Poutine s’est-il trompé et a-t-il péché par excès de confiance ? L’invasion de l’Ukraine ne semble pas se dérouler comme le chef du Kremlin l’avait prévu. Au point qu’il agite désormais la menace de l’arme nucléaire. Début de panique ou coup de bluff stratégique alors que la Russie semble de plus en plus isolée ?

Le président russe Vladimir Poutine a ordonné ce dimanche à l’armée de mettre en alerte sa « dissuasion nucléaire » en précisant que quiconque se mettrait en travers du chemin de la Russie s’exposerait à des conséquences « jamais vues dans l’histoire ». Avec un message clair : l’Occident doit cesser de soutenir l’Ukraine.

Vladimir Poutine envisage-t-il pour autant réellement d’employer l’arme nucléaire dans la guerre en Ukraine en cas d’aide de l’Europe, par exemple ? Si tout cela ressemble plus à un coup de bluff, il est certain qu’après ce week-end la Russie semble plus isolée que jamais. Sanctions économiques, possible bank run (chacun va rechercher son argent), livraison d’armes de l’OTAN et des pays européens, espaces aériens fermés… Même la Chine ne semble plus soutenir la Russie de manière inconditionnelle puisqu’au Conseil de sécurité de l’ONU elle n’a pas utilisé son droit de veto sur une résolution condamnant l’invasion de l’Ukraine et appelant la Russie à se retirer.

Poutine pourrait donc commencer à ressentir un léger sentiment de panique. D’autant plus que sur le terrain aussi, les choses semblent bien plus compliquées que prévu.

Kiev n’est toujours pas tombé, Volodymyr Zelensky tient bon

La forte résistance des Ukrainiens semble avoir surpris la Russie. Malgré un déploiement massif, elle aurait déployé la moitié de ses forces, les Russes n’auraient encore pris aucune grande ville. Or leur excès de confiance leur coûte une fortune. Pas seulement à cause des sanctions venues d’autres pays, mais aussi, et surtout à cause du coût du déploiement.

La Russie, selon le journal The Kyiv Independent, aurait déjà perdu 14 avions militaires, 8 hélicoptères, 102 chars de l’armée, 15 mitrailleuses et quelque 536 missiles depuis le 24 février. 3 500 soldats russes seraient déjà réformés.

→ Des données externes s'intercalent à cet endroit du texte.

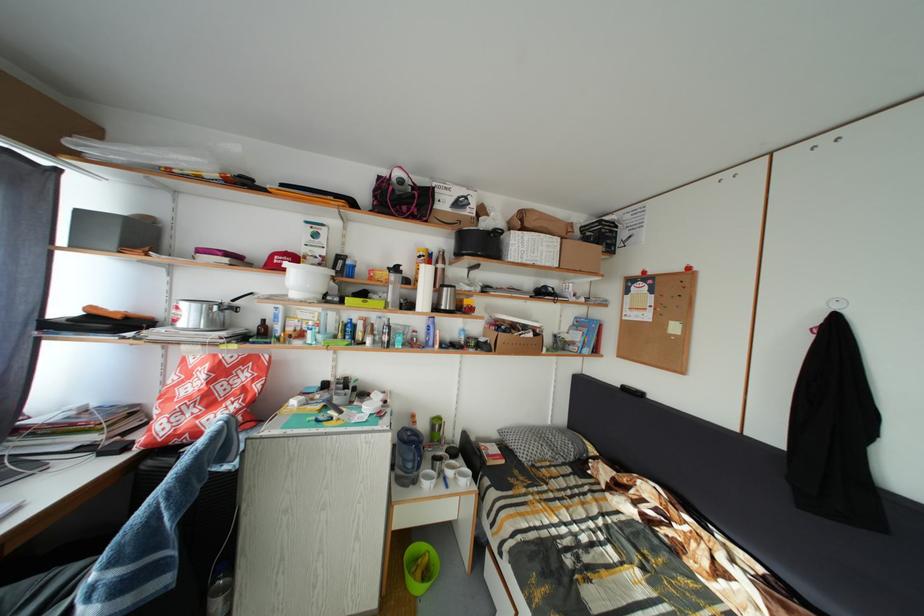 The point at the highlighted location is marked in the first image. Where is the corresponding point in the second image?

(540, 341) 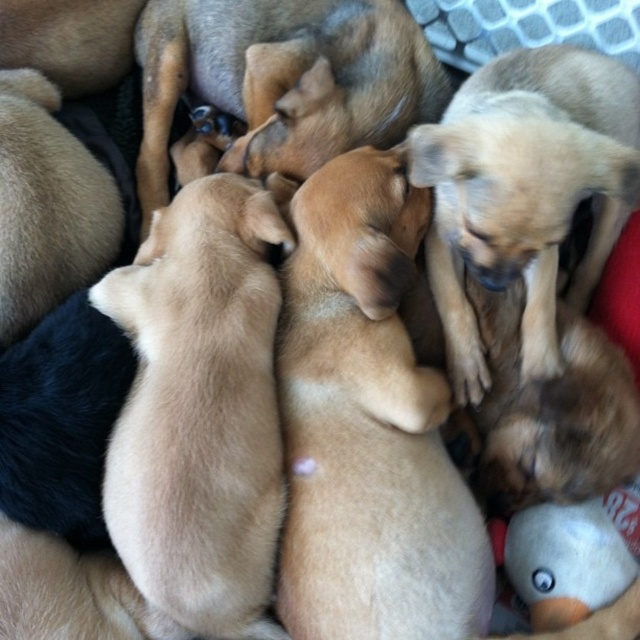 You are a photographer standing 38.21 inches away from the light brown fur at upper right. Can you fit all the puppies in the frame without zooming in?

The light brown fur at upper right is 38.21 inches away from the viewer. Since the photographer is exactly at that distance, they can fit all the puppies in the frame without zooming in as the distance allows capturing the entire group comfortably.

You are a photographer trying to capture a closeup shot of the light brown fur at upper right and the light brown fur at center. Which one is positioned more to the right side of the image?

The light brown fur at upper right is positioned more to the right side of the image compared to the light brown fur at center. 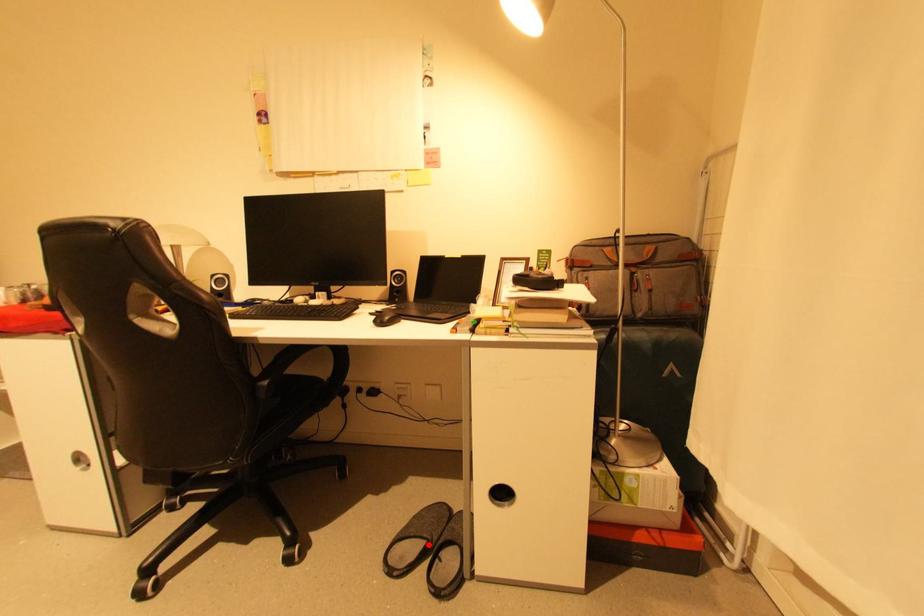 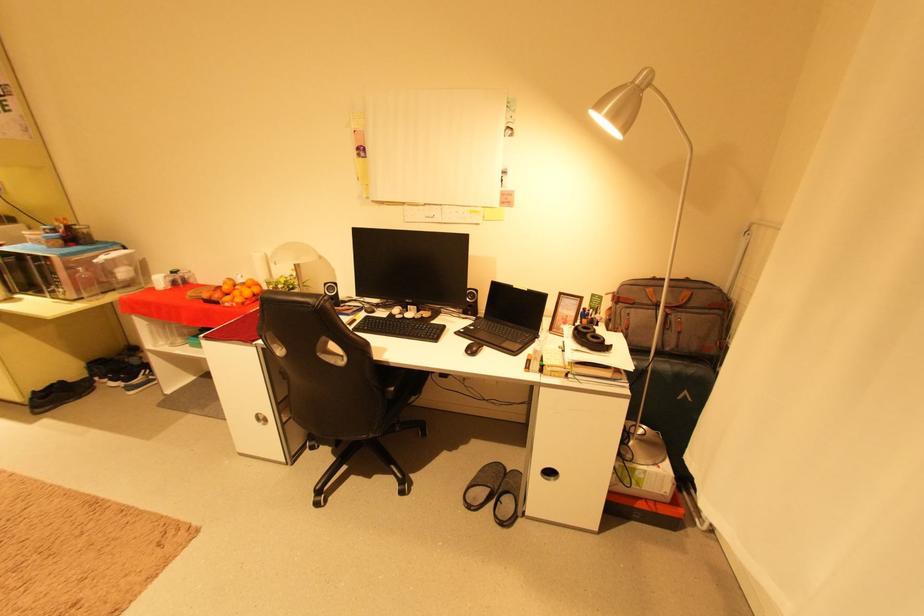 In the second image, find the point that corresponds to the highlighted location in the first image.

(494, 492)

Chaque jour de guerre coûterait donc des milliards aux Russes, selon des sources ukrainiennes, et Poutine sera bientôt à court d’argent. Selon cette logique, selon Riho Terras l’ancien ministre de la défense estonien, il suffirait aux Ukrainiens de tenir dix jours pour que Poutine n’ait d’autre choix que de négocier. Toujours selon lui, les troupes russes disposeraient de missiles pendant « trois à quatre jours au maximum » et qu’après cela, ils devront s’en tenir aux fusils.

Jeudi, la Russie envahissait l’Ukraine avec pour objectif principal la destitution du gouvernement. Après quatre jours de combats, la capitale Kiev n’est pas, à l’heure d’écrire ces lignes, tombée et le président Zelensky est toujours aux commandes. Malgré la panique, le gouvernement n’est pas tombé ni ne s’est enfui. Avec son message clair (j’ai besoin d’armes, pas d’un taxi), le président ukrainien Volodymyr Zelensky a tenu bon.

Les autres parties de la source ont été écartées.